Elijah laughed aloud, then glanced aside to make sure Jake still slumbered on. “A general, at my age? I’d be a captain by now, though,” he added meditatively. “And a colonel, at the least, before I was done. But it’s no use wishing for the impossible. I’ve risen as far as ever I can, at five-and-twenty, and there’s nothing to be done about it.”

Nothing to be done about it in the army, at least. “What will you do once the war is over?” she asked. “Do you want to stay in the regiment?” What kind of life would that be, to serve as a corporal for decades, for a man who dreamed of an impossible world that let him be a colonel and possibly more?

“I’m not sure,” he said slowly. “Just because it’s the only life I’ve known doesn’t mean I have to stay in it forever. But what else could I do? I suppose I could still be a clerk or a secretary—Lieutenant Farlow pays me to do that sort of work for him, sometimes, because his handwriting is so terrible he makes mistakes in his sums—but I still don’t want to do that, and only that. I don’t think I’d be happy to be always under an employer’s direction, with no one for
me
to teach or manage. And it’s late days to go into service and think of becoming a butler or a steward or anything of that nature.”

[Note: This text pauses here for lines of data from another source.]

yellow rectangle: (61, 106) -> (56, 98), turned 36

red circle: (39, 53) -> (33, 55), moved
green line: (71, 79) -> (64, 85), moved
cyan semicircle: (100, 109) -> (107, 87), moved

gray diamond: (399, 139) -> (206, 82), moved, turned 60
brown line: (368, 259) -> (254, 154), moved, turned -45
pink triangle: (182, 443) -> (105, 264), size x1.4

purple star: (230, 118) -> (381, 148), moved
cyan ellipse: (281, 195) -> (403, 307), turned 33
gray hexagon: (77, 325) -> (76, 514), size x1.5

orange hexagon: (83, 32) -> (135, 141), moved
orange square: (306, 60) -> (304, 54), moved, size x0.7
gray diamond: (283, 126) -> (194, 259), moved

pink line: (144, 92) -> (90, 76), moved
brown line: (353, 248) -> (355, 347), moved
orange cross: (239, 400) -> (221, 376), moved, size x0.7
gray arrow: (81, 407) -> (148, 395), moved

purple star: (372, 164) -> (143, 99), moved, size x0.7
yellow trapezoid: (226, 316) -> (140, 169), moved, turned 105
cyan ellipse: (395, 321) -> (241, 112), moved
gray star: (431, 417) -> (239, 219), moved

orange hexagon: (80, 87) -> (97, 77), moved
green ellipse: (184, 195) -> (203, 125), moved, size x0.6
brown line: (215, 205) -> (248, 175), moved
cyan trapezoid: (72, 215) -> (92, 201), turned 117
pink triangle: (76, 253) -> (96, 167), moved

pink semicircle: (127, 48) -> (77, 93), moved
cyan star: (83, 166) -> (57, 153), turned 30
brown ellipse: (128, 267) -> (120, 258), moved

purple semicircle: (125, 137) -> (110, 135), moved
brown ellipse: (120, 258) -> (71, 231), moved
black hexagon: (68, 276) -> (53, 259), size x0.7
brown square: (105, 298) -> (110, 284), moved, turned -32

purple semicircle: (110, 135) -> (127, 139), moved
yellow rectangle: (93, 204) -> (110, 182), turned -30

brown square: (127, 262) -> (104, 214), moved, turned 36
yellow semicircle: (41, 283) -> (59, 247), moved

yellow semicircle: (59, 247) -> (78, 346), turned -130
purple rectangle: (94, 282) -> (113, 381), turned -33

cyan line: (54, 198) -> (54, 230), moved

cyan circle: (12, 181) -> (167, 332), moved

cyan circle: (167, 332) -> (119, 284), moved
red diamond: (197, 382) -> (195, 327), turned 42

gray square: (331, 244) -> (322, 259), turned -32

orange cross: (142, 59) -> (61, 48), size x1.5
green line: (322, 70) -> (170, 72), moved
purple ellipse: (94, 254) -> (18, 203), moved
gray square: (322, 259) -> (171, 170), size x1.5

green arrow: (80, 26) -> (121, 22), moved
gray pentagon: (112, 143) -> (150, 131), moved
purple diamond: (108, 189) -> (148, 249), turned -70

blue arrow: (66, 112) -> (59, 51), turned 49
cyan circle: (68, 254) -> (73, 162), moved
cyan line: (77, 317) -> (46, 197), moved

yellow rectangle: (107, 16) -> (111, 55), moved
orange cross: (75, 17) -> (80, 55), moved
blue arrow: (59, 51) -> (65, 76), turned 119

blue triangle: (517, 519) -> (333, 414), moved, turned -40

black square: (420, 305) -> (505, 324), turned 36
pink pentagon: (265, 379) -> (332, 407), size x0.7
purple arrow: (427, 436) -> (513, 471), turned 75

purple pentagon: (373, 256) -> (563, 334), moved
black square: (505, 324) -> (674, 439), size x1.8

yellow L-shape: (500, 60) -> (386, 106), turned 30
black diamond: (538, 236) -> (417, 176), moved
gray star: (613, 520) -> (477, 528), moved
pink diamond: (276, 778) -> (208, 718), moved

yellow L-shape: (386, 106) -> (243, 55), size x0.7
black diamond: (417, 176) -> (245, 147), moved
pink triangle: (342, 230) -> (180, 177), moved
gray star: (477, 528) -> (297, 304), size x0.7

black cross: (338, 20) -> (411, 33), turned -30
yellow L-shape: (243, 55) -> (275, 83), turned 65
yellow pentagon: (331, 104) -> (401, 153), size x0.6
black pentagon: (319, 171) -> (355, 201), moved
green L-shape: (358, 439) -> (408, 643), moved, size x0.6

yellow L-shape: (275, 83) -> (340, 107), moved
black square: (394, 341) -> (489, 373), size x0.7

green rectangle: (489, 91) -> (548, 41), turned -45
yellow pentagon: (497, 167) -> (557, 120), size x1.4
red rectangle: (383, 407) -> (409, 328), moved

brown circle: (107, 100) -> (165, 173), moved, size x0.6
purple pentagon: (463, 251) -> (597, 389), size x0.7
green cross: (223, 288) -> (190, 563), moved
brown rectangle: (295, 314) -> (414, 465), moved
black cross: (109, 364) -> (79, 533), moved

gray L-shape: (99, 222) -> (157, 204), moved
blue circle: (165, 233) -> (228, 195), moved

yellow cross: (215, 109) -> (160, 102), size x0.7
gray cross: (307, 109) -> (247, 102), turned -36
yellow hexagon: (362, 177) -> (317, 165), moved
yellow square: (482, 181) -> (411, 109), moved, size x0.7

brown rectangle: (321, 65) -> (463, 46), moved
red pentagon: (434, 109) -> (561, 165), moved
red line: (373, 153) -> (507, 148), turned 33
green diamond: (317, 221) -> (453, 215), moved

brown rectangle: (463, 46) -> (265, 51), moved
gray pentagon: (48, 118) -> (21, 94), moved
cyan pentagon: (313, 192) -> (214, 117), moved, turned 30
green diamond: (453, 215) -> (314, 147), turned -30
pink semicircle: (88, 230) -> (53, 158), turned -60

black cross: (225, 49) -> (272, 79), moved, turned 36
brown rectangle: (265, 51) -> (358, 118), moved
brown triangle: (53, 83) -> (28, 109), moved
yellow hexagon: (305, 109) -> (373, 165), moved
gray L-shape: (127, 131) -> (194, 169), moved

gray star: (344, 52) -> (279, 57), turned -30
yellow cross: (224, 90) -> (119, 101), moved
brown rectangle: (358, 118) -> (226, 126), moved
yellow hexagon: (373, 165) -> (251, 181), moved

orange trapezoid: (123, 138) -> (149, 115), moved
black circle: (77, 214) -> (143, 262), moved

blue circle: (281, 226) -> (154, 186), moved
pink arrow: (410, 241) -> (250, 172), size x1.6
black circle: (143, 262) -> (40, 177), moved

“I know of something you might be good at,” she said diffidently. The idea had only just occurred to her, and she wasn’t sure what he’d think. But if he liked it...maybe it would be a first step toward convincing him their marriage should be real.

“What’s that?”

He sounded genuinely curious, so Rose forged ahead. “Whenever I thought about having an inn someday, I only imagined myself in the kitchen. But if I’m to keep an inn, I need to have someone who could run the stables and manage all the grooms, not to mention keep up the rooms and such. There’s so much to manage in a place like that, but I don’t want to do it. I only want to cook the best food in England, and not trouble myself with the rest. I think you could do it well, though. It wouldn’t be so unlike what you do now—you’d have people to manage and train and books to keep—but you’d be on the top of the ranks instead of toward the bottom. I know it isn’t exactly being a colonel, but...” She let her voice trail off, because she wasn’t sure what to think of the way Elijah was staring at her. He looked wide-eyed, amazed, but was he happy or horrified?